▶ [TRY IT]: Each entry is to be restated word for word, with nothing omitted.

(Beginning of DATA FOR THIS EXERCISE)

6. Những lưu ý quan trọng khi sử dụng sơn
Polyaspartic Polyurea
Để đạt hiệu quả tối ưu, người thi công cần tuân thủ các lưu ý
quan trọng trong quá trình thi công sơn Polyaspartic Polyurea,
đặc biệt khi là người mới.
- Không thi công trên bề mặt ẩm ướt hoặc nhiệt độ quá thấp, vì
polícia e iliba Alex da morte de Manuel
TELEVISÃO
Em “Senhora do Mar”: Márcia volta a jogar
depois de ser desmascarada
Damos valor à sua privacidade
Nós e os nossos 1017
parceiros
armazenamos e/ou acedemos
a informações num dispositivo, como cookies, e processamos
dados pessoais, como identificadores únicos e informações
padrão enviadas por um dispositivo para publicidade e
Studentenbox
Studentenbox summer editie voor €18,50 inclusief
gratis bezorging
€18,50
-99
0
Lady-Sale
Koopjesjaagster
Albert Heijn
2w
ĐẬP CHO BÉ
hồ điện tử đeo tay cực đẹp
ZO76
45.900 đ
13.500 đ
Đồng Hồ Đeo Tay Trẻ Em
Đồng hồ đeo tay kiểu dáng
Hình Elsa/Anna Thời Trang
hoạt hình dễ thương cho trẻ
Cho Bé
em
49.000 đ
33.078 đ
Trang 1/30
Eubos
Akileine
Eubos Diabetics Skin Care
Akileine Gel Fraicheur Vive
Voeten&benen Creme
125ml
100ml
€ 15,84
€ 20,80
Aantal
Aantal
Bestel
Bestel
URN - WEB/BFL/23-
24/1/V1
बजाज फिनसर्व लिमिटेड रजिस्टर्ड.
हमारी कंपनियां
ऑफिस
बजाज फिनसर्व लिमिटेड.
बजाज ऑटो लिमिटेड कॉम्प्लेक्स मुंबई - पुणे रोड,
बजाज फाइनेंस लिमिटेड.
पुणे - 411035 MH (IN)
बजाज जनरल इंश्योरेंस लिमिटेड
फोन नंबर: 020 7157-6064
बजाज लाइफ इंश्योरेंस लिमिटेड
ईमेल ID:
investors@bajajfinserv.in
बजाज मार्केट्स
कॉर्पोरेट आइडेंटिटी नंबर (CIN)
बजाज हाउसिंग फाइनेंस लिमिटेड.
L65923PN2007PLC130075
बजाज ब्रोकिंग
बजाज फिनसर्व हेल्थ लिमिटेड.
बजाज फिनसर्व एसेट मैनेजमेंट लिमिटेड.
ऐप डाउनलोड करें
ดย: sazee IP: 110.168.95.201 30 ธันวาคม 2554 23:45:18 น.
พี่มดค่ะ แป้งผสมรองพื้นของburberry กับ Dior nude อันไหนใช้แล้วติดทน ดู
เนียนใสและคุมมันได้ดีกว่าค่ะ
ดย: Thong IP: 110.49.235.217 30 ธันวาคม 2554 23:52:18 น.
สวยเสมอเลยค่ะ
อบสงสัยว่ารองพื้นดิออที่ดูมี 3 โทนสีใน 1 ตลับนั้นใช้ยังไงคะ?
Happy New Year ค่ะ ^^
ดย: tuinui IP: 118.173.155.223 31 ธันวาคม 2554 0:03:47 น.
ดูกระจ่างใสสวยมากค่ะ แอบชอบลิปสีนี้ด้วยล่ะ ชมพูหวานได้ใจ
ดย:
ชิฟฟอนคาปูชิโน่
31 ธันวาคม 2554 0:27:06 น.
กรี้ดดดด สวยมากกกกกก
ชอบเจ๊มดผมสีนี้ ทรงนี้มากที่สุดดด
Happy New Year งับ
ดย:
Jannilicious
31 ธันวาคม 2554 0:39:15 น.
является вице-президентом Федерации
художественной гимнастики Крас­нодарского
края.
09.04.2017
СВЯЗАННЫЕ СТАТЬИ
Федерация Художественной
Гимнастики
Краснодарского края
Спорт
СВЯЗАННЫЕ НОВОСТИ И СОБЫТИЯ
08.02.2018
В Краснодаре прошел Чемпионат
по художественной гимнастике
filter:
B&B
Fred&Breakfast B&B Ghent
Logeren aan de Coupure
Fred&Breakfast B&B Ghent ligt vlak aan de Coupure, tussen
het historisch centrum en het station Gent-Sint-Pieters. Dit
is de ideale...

(End of DATA FOR THIS EXERCISE)

▶ [EXERCISE SOLUTION]:
6. Những lưu ý quan trọng khi sử dụng sơn
Polyaspartic Polyurea
Để đạt hiệu quả tối ưu, người thi công cần tuân thủ các lưu ý
quan trọng trong quá trình thi công sơn Polyaspartic Polyurea,
đặc biệt khi là người mới.
- Không thi công trên bề mặt ẩm ướt hoặc nhiệt độ quá thấp, vì
polícia e iliba Alex da morte de Manuel
TELEVISÃO
Em “Senhora do Mar”: Márcia volta a jogar
depois de ser desmascarada
Damos valor à sua privacidade
Nós e os nossos 1017
parceiros
armazenamos e/ou acedemos
a informações num dispositivo, como cookies, e processamos
dados pessoais, como identificadores únicos e informações
padrão enviadas por um dispositivo para publicidade e
Studentenbox
Studentenbox summer editie voor €18,50 inclusief
gratis bezorging
€18,50
-99
0
Lady-Sale
Koopjesjaagster
Albert Heijn
2w
ĐẬP CHO BÉ
hồ điện tử đeo tay cực đẹp
ZO76
45.900 đ
13.500 đ
Đồng Hồ Đeo Tay Trẻ Em
Đồng hồ đeo tay kiểu dáng
Hình Elsa/Anna Thời Trang
hoạt hình dễ thương cho trẻ
Cho Bé
em
49.000 đ
33.078 đ
Trang 1/30
Eubos
Akileine
Eubos Diabetics Skin Care
Akileine Gel Fraicheur Vive
Voeten&benen Creme
125ml
100ml
€ 15,84
€ 20,80
Aantal
Aantal
Bestel
Bestel
URN - WEB/BFL/23-
24/1/V1
बजाज फिनसर्व लिमिटेड रजिस्टर्ड.
हमारी कंपनियां
ऑफिस
बजाज फिनसर्व लिमिटेड.
बजाज ऑटो लिमिटेड कॉम्प्लेक्स मुंबई - पुणे रोड,
बजाज फाइनेंस लिमिटेड.
पुणे - 411035 MH (IN)
बजाज जनरल इंश्योरेंस लिमिटेड
फोन नंबर: 020 7157-6064
बजाज लाइफ इंश्योरेंस लिमिटेड
ईमेल ID:
investors@bajajfinserv.in
बजाज मार्केट्स
कॉर्पोरेट आइडेंटिटी नंबर (CIN)
बजाज हाउसिंग फाइनेंस लिमिटेड.
L65923PN2007PLC130075
बजाज ब्रोकिंग
बजाज फिनसर्व हेल्थ लिमिटेड.
बजाज फिनसर्व एसेट मैनेजमेंट लिमिटेड.
ऐप डाउनलोड करें
ดย: sazee IP: 110.168.95.201 30 ธันวาคม 2554 23:45:18 น.
พี่มดค่ะ แป้งผสมรองพื้นของburberry กับ Dior nude อันไหนใช้แล้วติดทน ดู
เนียนใสและคุมมันได้ดีกว่าค่ะ
ดย: Thong IP: 110.49.235.217 30 ธันวาคม 2554 23:52:18 น.
สวยเสมอเลยค่ะ
อบสงสัยว่ารองพื้นดิออที่ดูมี 3 โทนสีใน 1 ตลับนั้นใช้ยังไงคะ?
Happy New Year ค่ะ ^^
ดย: tuinui IP: 118.173.155.223 31 ธันวาคม 2554 0:03:47 น.
ดูกระจ่างใสสวยมากค่ะ แอบชอบลิปสีนี้ด้วยล่ะ ชมพูหวานได้ใจ
ดย:
ชิฟฟอนคาปูชิโน่
31 ธันวาคม 2554 0:27:06 น.
กรี้ดดดด สวยมากกกกกก
ชอบเจ๊มดผมสีนี้ ทรงนี้มากที่สุดดด
Happy New Year งับ
ดย:
Jannilicious
31 ธันวาคม 2554 0:39:15 น.
является вице-президентом Федерации
художественной гимнастики Крас­нодарского
края.
09.04.2017
СВЯЗАННЫЕ СТАТЬИ
Федерация Художественной
Гимнастики
Краснодарского края
Спорт
СВЯЗАННЫЕ НОВОСТИ И СОБЫТИЯ
08.02.2018
В Краснодаре прошел Чемпионат
по художественной гимнастике
filter:
B&B
Fred&Breakfast B&B Ghent
Logeren aan de Coupure
Fred&Breakfast B&B Ghent ligt vlak aan de Coupure, tussen
het historisch centrum en het station Gent-Sint-Pieters. Dit
is de ideale...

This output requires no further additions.